La località (in realtà una frazioncina) è vicina all’abbazia benedettina di Pontida e a lato del piccolo santuario è collocato un altorilievo raffigurante il papa infante, a ricordo del punto in cui sostava durante la sua sofferta formazione al collegio di Celana in Valle San Martino. La traversata lo vedeva di buon mattino lasciare Brusicco e risalire il colle di San Giovanni fino al Monte Canto per poi scendere a Pontida, sostare a Ca’ de’ Rizzi da parenti per un breve ristoro e procedere infine fino alla scuola di Celana.

 

Celana di Caprino Bergamasco
Convitto

Menzionato per la prima volta in un documento datato 1579 (anche se altri sostengono risalga alla visita di Carlo Borromeo nel 1575), ha chiuso i battenti lo scorso anno, nonostante il reality Il Collegio a cui faceva da sfondo. «Era finita l’epoca d’oro di fine XIX secolo, quando sui colli di Caprino, immerso nel verde, esisteva un antesignano dei campus all’americana, dove vivevano e studiavano oltre mille giovani.
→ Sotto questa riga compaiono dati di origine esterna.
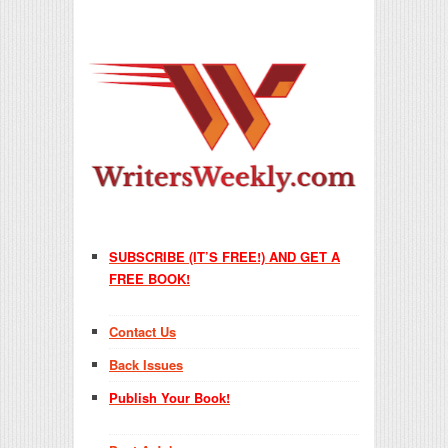
SUBSCRIBE (IT’S FREE!) AND GET A
FREE BOOK!
Contact Us
Back Issues
Publish Your Book!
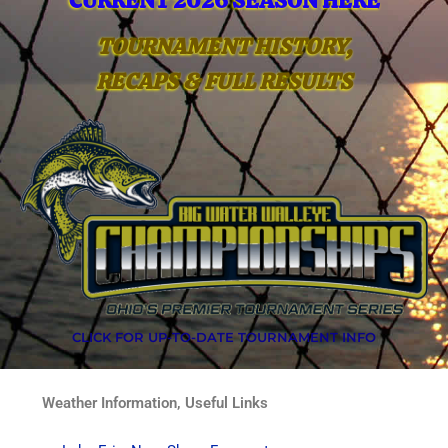
CURRENT 2026 SEASON HERE
TOURNAMENT HISTORY,
RECAPS & FULL RESULTS
CLICK FOR UP-TO-DATE TOURNAMENT INFO
Weather Information, Useful Links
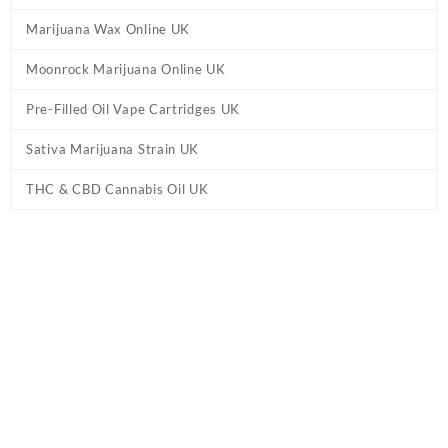
Marijuana Wax Online UK
Moonrock Marijuana Online UK
Pre-Filled Oil Vape Cartridges UK
Sativa Marijuana Strain UK
THC & CBD Cannabis Oil UK
Home
/
THC & CBD Cannabis Oil UK
/ Evolve – Premium Cherry
Oil UK – Sativa 1ml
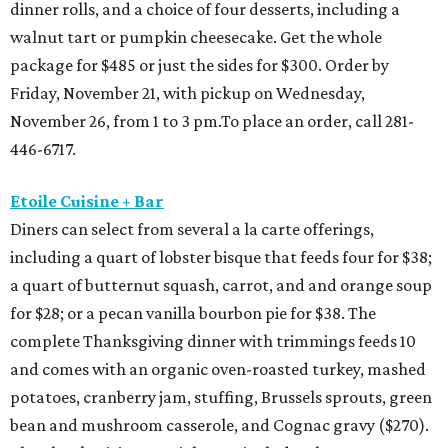
dinner rolls, and a choice of four desserts, including a
walnut tart or pumpkin cheesecake. Get the whole
package for $485 or just the sides for $300. Order by
Friday, November 21, with pickup on Wednesday,
November 26, from 1 to 3 pm.To place an order, call 281-
446-6717.
Etoile Cuisine + Bar
Diners can select from several a la carte offerings,
including a quart of lobster bisque that feeds four for $38;
a quart of butternut squash, carrot, and and orange soup
for $28; or a pecan vanilla bourbon pie for $38. The
complete Thanksgiving dinner with trimmings feeds 10
and comes with an organic oven-roasted turkey, mashed
potatoes, cranberry jam, stuffing, Brussels sprouts, green
bean and mushroom casserole, and Cognac gravy ($270).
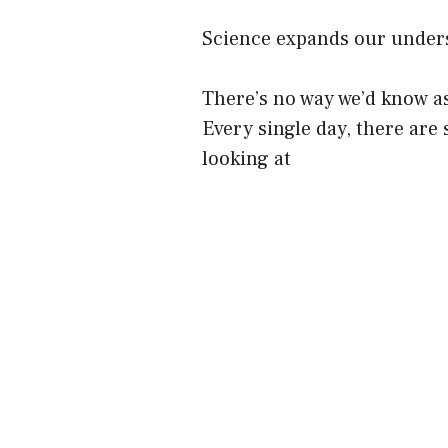
Science expands our underst
There’s no way we’d know as
Every single day, there are 
looking at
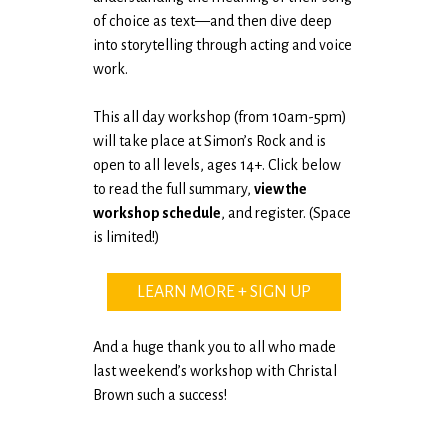
of choice as text—and then dive deep
into storytelling through acting and voice
work.
This all day workshop (from 10am-5pm)
will take place at Simon’s Rock and is
open to all levels, ages 14+. Click below
to read the full summary,
view the
workshop schedule
, and register. (Space
is limited!)
LEARN MORE + SIGN UP
And a huge thank you to all who made
last weekend’s workshop with Christal
Brown such a success!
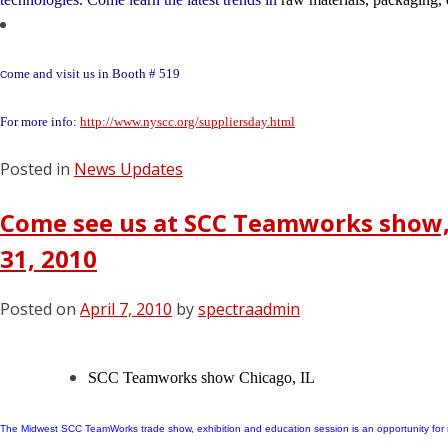
ome and visit us in Booth # 519
C
For more info:
http://www.nyscc.org/suppliersday.html
Posted in
News Updates
Come see us at SCC Teamworks show, 
31, 2010
Posted on
April 7, 2010
by
spectraadmin
SCC Teamworks show
Chicago, IL
The Midwest SCC TeamWorks trade show, exhibition and education session is an opportunity for 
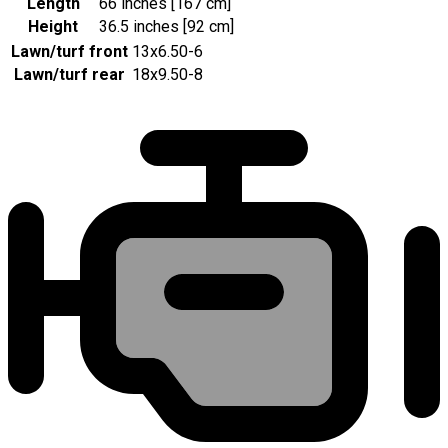
Length
66 inches [167 cm]
Height
36.5 inches [92 cm]
Lawn/turf front
13x6.50-6
Lawn/turf rear
18x9.50-8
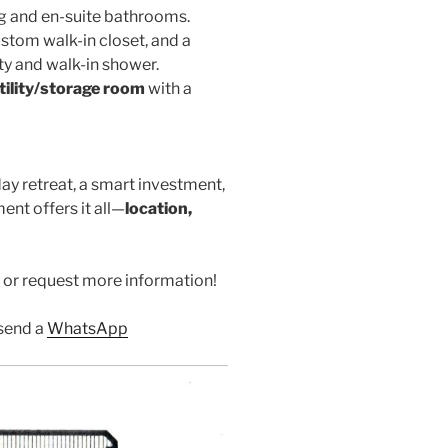
ing and en-suite bathrooms.
ustom walk-in closet, and a
y and walk-in shower.
tility/storage room
with a
ay retreat, a smart investment,
ent offers it all—
location,
 or request more information!
send a
WhatsApp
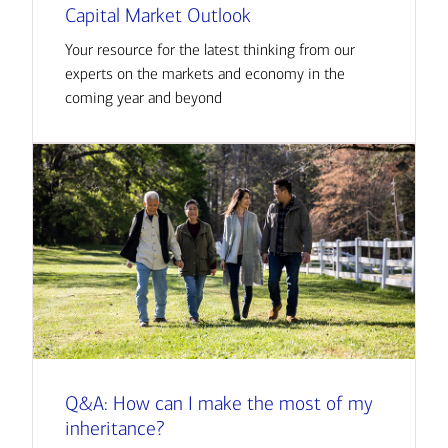
Capital Market Outlook
Your resource for the latest thinking from our
experts on the markets and economy in the
coming year and beyond
Q&A: How can I make the most of my
inheritance?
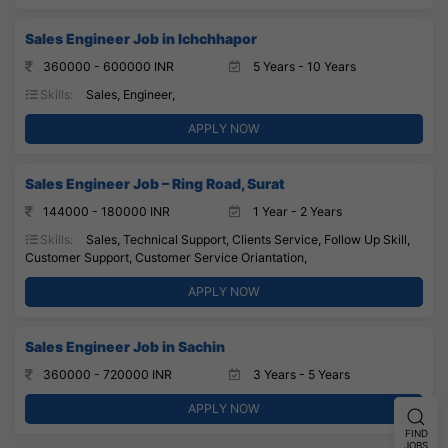
Sales Engineer Job in Ichchhapor
360000 - 600000 INR
5 Years - 10 Years
Skills:
Sales, Engineer,
APPLY NOW
Sales Engineer Job – Ring Road, Surat
144000 - 180000 INR
1 Year - 2 Years
Skills:
Sales, Technical Support, Clients Service, Follow Up Skill,
Customer Support, Customer Service Oriantation,
APPLY NOW
Sales Engineer Job in Sachin
360000 - 720000 INR
3 Years - 5 Years
APPLY NOW
FIND
JOBS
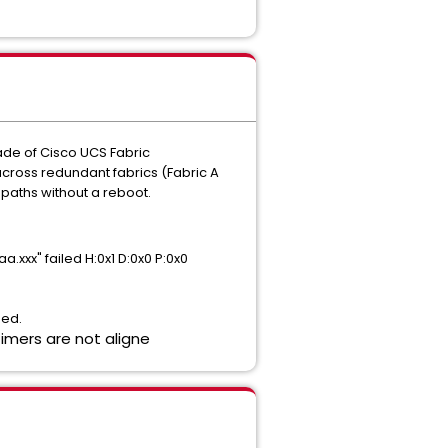
rade of Cisco UCS Fabric
across redundant fabrics (Fabric A
 paths without a reboot.
xxx" failed H:0x1 D:0x0 P:0x0
ned.
timers are not aligne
A testimoniarlo rimangono decine di aule vuote, l’immensità di refettori, cucine, dormitori e cortili, impianti sportivi, teatro, biblioteca, un incredibile museo zoologico, una collezione di minerali e fossili, un laboratorio con strumenti scientifici e sul perimetro esterno le stalle e gli orti per sfamare quella cittadella dello studio, che annessa aveva anche una chiesetta con pala di Lorenzo Lotto». Il papa vi trascorse tra queste mura uno degli anni più duri della sua adolescenza.

 

Sant’Omobono Imagna
Madonna della Cornabusa

È forse il luogo più nuoto e riconducibile al papa, fuori Bergamo e Sotto il Monte, dato che vi era molto affezionato. Ricavato all’interno di una grotta naturale, custodisce una miracolosa statua lignea quattrocentesca della Vergine, attorniata da tantissimi ex voto, tra cui si fa largo una lapide che ricorda l’ultima visita del futuro papa, proprio nel 1958, a due mesi dall’elezione al soglio pontificio.

 

Imbersago
Santuario della Madonna del Bosco

Il santuario ricorda l’apparizione della Madonna a tre pastorelli avvenuta il 9 maggio 1617. Il miracolo venne avvallato per il fatto che dagli alberi di castagno, presso cui i piccoli stavano pascolando il gregge di pecore, caddero grosse castagne mature pur essendo solo maggio e non ancora autunno. Nel 1958 Papa Giovanni elevò il santuario a basilica romana e nel 1962 fu realizzato un monumento al quale si accede anche dai gradini di una “scala santa”.